Co-Culture of ES Cell-Derived Motor Neurons and Myotubes Show the Formation of Neuromuscular Junctions and Changes in Gene Expression

Aleid C. J. Ruijs; Tateki Kubo; Jae W. Song; Milan P. Ranka; Mark A. Randolph; Jonathan M. Winograd

doi:10.1055/s-2006-949682

Journal of Reconstructive Microsurgery, Table of Contents

Co-Culture of ES Cell-Derived Motor Neurons and Myotubes Show the Formation of Neuromuscular Junctions and Changes in Gene Expression

Aleid C.J Ruijs ¹, Tateki Kubo ¹, Jae W Song ¹, Milan P Ranka ¹, Mark A Randolph ¹, Jonathan M Winograd ¹

¹Massachusetts General Hospital, Harvard Medical School, Boston, Massachusetts, USA

Abstract

Irreversible muscle atrophy is a serious sequela of peripheral nerve injury, often resulting in disappointing results after microsurgical repair of a lesion. Previous work in the authors' laboratory has shown that embryonic stem (ES) cell-derived motor neurons (MNs) can prevent muscle atrophy by the formation of neuromuscular junctions that provide trophic support to the muscle following denervation in vivo. The main aim in the current study was to use an in vitro co-culture model of ES cell-derived MNs and myotubes to analyze changes in gene expression during the formation of neuromuscular junctions (NMJs).

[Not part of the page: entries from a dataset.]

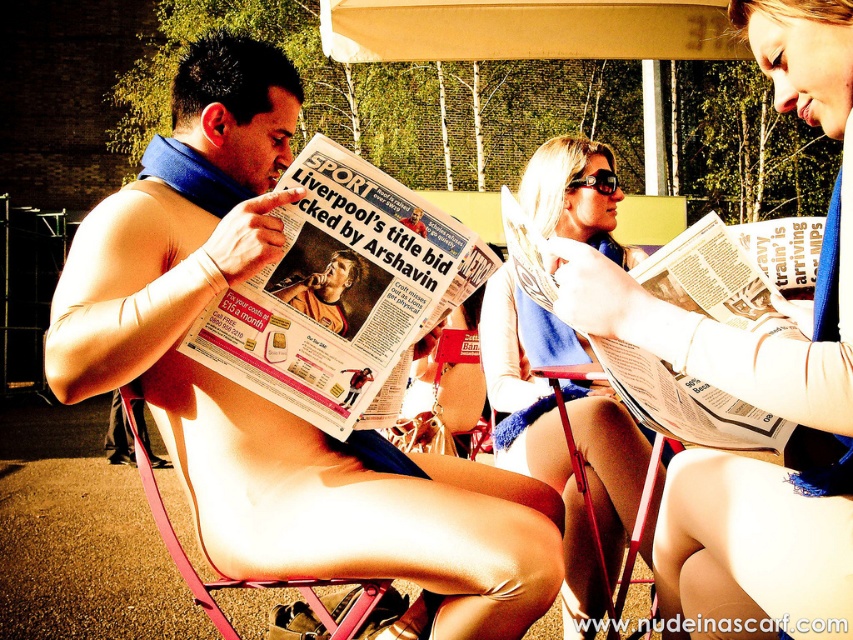 Question: In this image, where is blue fabric scarf at upper center located relative to blue fabric scarf at center?

Choices:
 (A) below
 (B) above

Answer: (B)

Question: Does matte blue scarf at upper left come behind blue fabric scarf at upper center?

Choices:
 (A) no
 (B) yes

Answer: (B)

Question: Can you confirm if pink plastic beach chair at lower center is positioned above matte newspaper at center?

Choices:
 (A) no
 (B) yes

Answer: (A)

Question: Among these points, which one is nearest to the camera?

Choices:
 (A) (358, 602)
 (B) (292, 282)
 (C) (514, 292)

Answer: (B)

Question: Among these objects, which one is nearest to the camera?

Choices:
 (A) black plastic goggles at upper center
 (B) blue fabric scarf at center

Answer: (B)

Question: Which point is closer to the camera?

Choices:
 (A) (608, 186)
 (B) (347, 266)
 (C) (688, 568)
 (D) (129, 404)

Answer: (C) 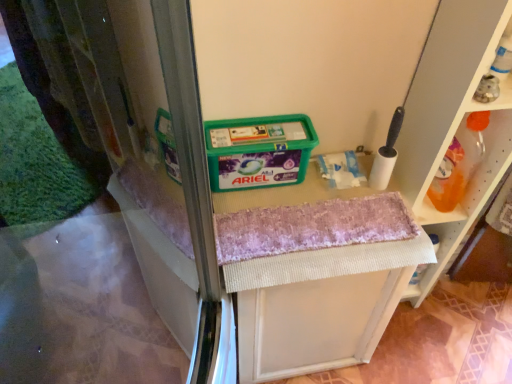 Locate an element on the screen. This screenshot has width=512, height=384. vacant point above pink textured bath towel at center (from a real-world perspective) is located at coordinates (316, 220). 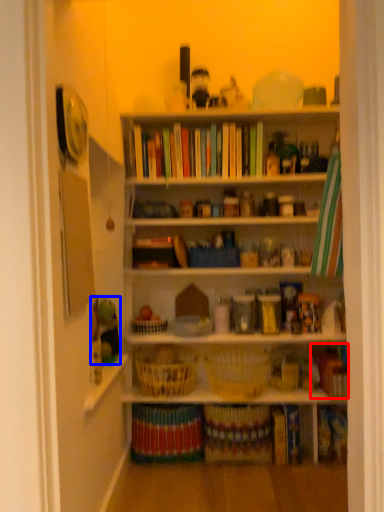 Question: Among these objects, which one is farthest to the camera, book (highlighted by a red box) or toy (highlighted by a blue box)?

Choices:
 (A) book
 (B) toy

Answer: (B) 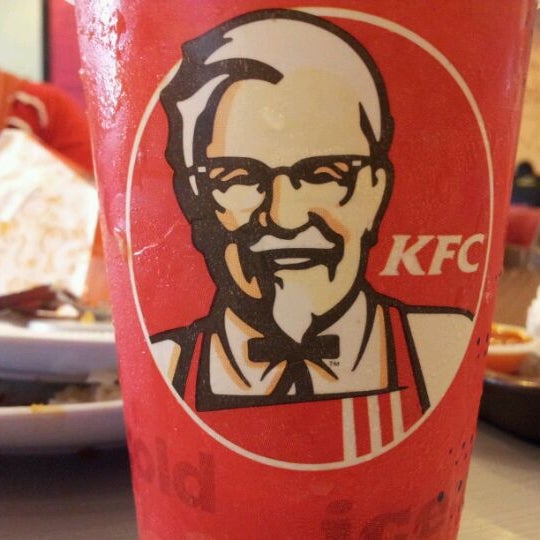 Locate an element on the screen. The image size is (540, 540). wall is located at coordinates (54, 77). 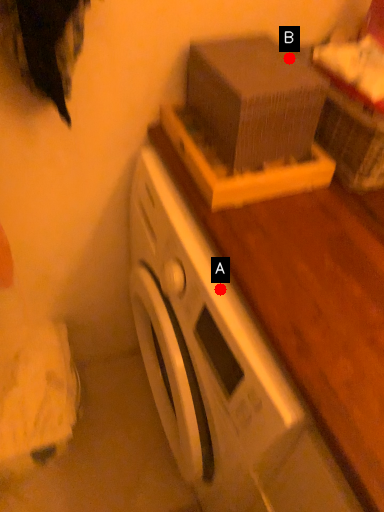 Question: Two points are circled on the image, labeled by A and B beside each circle. Which of the following is the closest to the observer?

Choices:
 (A) A is closer
 (B) B is closer

Answer: (A) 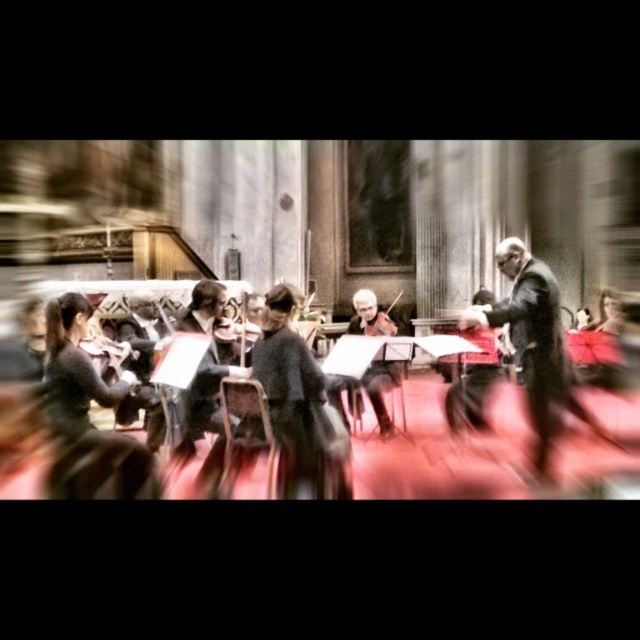 Question: Which of the following is the closest to the observer?

Choices:
 (A) (362, 314)
 (B) (221, 321)
 (C) (460, 493)

Answer: (C)

Question: Is black suit at center below shiny black violin at center?

Choices:
 (A) yes
 (B) no

Answer: (A)

Question: Can you confirm if shiny black violin at center is smaller than wooden violin at center?

Choices:
 (A) no
 (B) yes

Answer: (A)

Question: Which object is closer to the camera taking this photo?

Choices:
 (A) wooden violin at center
 (B) black glossy violin at center
 (C) black suit at center
 (D) shiny black violin at center

Answer: (B)

Question: Which object is the farthest from the black suit at center?

Choices:
 (A) black glossy violin at center
 (B) shiny black violin at center
 (C) wooden violin at center

Answer: (B)

Question: Can you confirm if black glossy violin at center is positioned to the left of black suit at center?

Choices:
 (A) yes
 (B) no

Answer: (A) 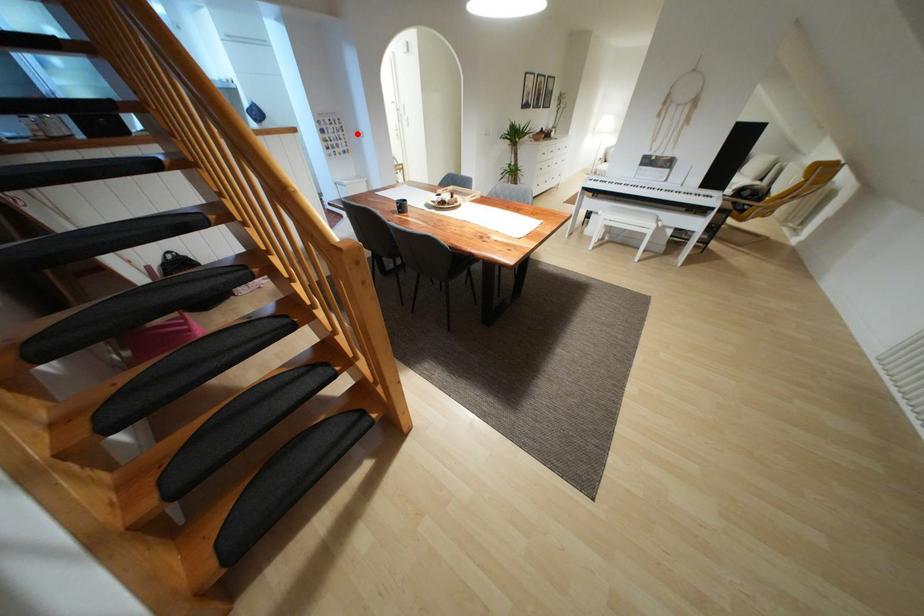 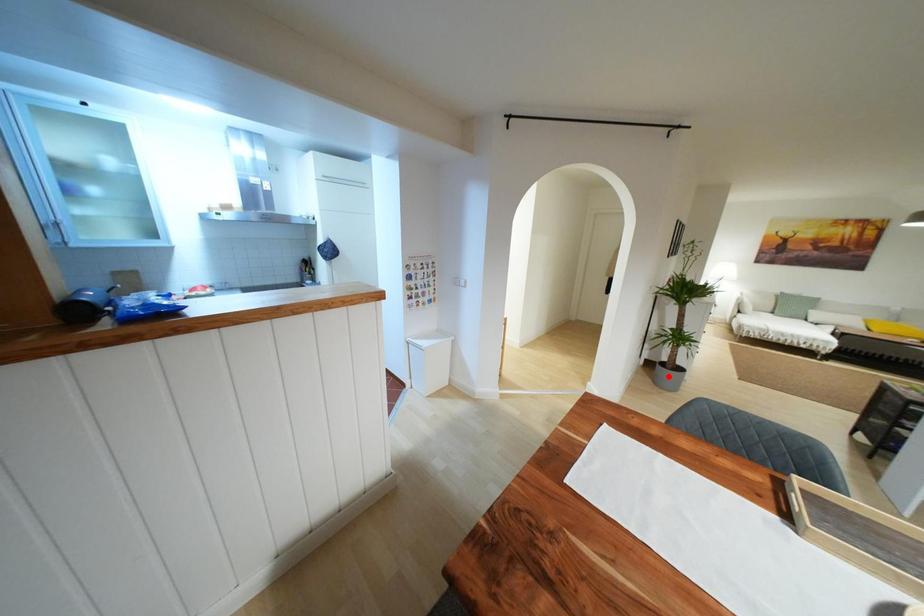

Motor neurons were differentiated from murine eGFP/Hb9 embryonic stem cells using sonic hedgehog and retinoic acid for 4 days. On becoming motor neurons, the cells express green fluorescent protein (GFP). FACS analysis is used to determine the percentage of differentiation into motor neurons. At the same time, murine C1C12 skeletal myoblasts were plated in six well plates and allowed to form myotubes under the presence of DMEM media supplemented with 10% horse serum. After formation of myotubes, the GFP motor neurons were plated on top of the myotubes and cultured for 2 days. The cells were stained using the post synaptical marker, rhodamine-alpha bungarotoxin, and viewed under a fluorescence microscope. In a second setup, MNs were plated inside millipore inserts on top of a myotube layer to prevent cell-to-cell contact but allowing for the transmission of soluble signals. RNA was isolated from the MNs at 24 hr and a microarray analysis was performed at the authors' DNA core facility.

FACS analysis showed 80–85% GFP-MNs in the sample after each differentiation. Control myotubes with no motor neurons did not show staining for alpha-bungarotoxin. However, after 2 days of co-culture with GFP motor neurons, alpha-bungarotoxin was abundantly present at the locations of the motor neurons. This strongly suggests the formation of neuromuscular junctions between motor neurons and myotubes. Data from other time points were expected. Microarray analysis comparing direct co-culture and formation of NMJs and co-culture separated by a semipermeable barrier were compared. Data on the specific genes affected were forthcoming.

ES cell-derived motor neurons are capable of neuromuscular junction formation with myotubes after 2 days of in vitro co-culture. Microarray analysis will provide insight into the genes involved in this process and potentially allow a more enhanced or prolonged trophic effect on denervated muscle in vitro by the transplantation of MNs.